Thursday, August 25, 2011

Sharky the Tiburon

Sometime in August of 2004 I was browsing for a new car. At the time I owned a 1995 automatic Nissan 240SX that was small, rear-wheel drive and automatic. Great car if you don't live in a snowy climate and don't enjoy driving. Unfortunately Utah = snow and automatic = boring. I decided that I needed something more front wheel drive and manual transmission. I'd driven an RSX which I loved, but just didn't have 21,000 for. I also drove a GTI which was pretty cool, but such a hideous vehicle. I went to a sale that was happening across from the apartment my mom lived at and looked at a 2003 Eclipse. I liked it, but after driving it I was very unimpressed with how heavy it felt. The salesman showed me a 2001 Tiburon FX which I liked considerably, but it had 80,000 miles on it and I'd heard bad things about Hyundai's. Then as I was leaving I saw this black car that I didn't recognize. Someone had just traded it in, it hadn't even been detailed yet. I went and found the salesperson and asked him about it and he said I could take it for a drive if I wanted, so I did. It was incredible. It sounded so throaty but calm and accelerated so freely and took corners almost like my 240sx, but felt more stable. I wanted it, but I didn't know anything about these cars and figured it was out of my price range.

I then found out (for better and for worse) that these Hyundais have terrible resale values and this car which cost about $23,000 brand new was only $16,000 a year later. As an 18 year old with a crappy job this was way out of my price range, fortunately I was 18 and still full of stupid choices so I bought it.



Little did I know that it would become one of the best stupid choices I've ever made.

Within the first 6 months of owning this car I had to have nearly everything replaced. Fortunately it had an extended 100,000 mile bumper to bumper warranty that the previous owner had bought for it so most of it was free, but the clutch, flywheel and pressure plate was not free. This was a $1,400 repair that made me hate this car with a passion. I wanted someone to just steal it from me so I could make an insurance claim and go buy another 240sx. At least that car never broke.
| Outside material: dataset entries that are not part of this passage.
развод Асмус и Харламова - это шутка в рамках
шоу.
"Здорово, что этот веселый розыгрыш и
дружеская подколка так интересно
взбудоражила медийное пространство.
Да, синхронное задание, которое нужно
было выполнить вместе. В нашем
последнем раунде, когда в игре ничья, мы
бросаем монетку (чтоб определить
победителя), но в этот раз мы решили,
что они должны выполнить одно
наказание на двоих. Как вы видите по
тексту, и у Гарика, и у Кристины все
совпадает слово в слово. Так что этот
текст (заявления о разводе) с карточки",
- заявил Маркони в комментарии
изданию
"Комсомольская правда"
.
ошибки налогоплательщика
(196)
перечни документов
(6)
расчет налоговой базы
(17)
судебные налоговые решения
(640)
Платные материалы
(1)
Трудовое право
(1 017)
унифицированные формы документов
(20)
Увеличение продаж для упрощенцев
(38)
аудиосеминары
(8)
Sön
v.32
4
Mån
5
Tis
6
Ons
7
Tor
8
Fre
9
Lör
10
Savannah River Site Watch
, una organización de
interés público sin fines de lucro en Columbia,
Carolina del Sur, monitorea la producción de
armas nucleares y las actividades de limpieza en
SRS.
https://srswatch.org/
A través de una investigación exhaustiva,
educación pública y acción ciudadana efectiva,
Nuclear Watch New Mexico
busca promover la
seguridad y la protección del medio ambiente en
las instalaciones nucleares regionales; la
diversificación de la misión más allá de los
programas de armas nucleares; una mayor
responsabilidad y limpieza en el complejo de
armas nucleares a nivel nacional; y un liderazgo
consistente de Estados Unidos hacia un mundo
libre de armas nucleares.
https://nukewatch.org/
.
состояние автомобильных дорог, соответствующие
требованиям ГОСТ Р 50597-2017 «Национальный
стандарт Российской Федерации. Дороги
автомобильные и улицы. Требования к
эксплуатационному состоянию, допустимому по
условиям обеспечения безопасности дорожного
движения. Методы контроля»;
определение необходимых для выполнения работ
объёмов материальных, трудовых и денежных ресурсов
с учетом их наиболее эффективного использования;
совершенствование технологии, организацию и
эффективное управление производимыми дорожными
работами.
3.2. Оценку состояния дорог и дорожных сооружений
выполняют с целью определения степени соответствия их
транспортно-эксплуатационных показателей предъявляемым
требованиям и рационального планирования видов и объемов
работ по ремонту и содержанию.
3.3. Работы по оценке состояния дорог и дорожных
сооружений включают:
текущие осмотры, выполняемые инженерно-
After having Hyundai replace a window motor, a power steering pump, a fuel pump, a radiator, an AC compressor and replacing the clutch assembly with my own money the car finally started working. I began to slowly fall in love with the car and for the next 6 years I never had a single major repair on the vehicle.

I'd take it to Bountiful on countless trips to see friends through any kind of weather and it handled like a champ.



I remember dating a girl who went to school at the school I would later call my alma mater, Utah State, and driving up there to see her a few times. Once Joe and I went up to see her and her roommate and we both ended up fooling around with our partner in Sharky. Kind of an awkward memory to look back on, but a funny one nonetheless.

At some point around my 21st birthday I realized that driving home from Halo parties at the same time successful people were making their morning commutes to work kind of made me a loser. I decided to start college. I needed the Hyundai to commute to and from Weber State and I made my first morning commute in the vehicle. Later I used the car as a subject for a photography assignment I had to take in the most pointless class I ever took in college, Art 1010.



The summer after my Freshman year. Eric, Joe, Shelly and I made a roadtrip to Vegas and Zion in the Tiburon. Shelly, my girlfriend at the time, unfortunately got dibs on the front seat and seeing two 6' tall men in the back of a Tiburon for the 500 mile trip was rather hilarious. I did let Eric drive home and Shelly and I napped in the back seat. Apparently he drove 100 mph most of the way. Sometime around this time, the Hyundai and I hit a big milestone. The 100,000 mile marker.



When I was 22 I decided to transfer to a better university, Utah State, and I moved to Logan, Utah. It was only about 60 miles away, so I figured I could get everything up there in my Tiburon. It made for a great truck and was able to accommodate 3 moves of me to and from Logan for my Sophomore, Junior and Senior years of college.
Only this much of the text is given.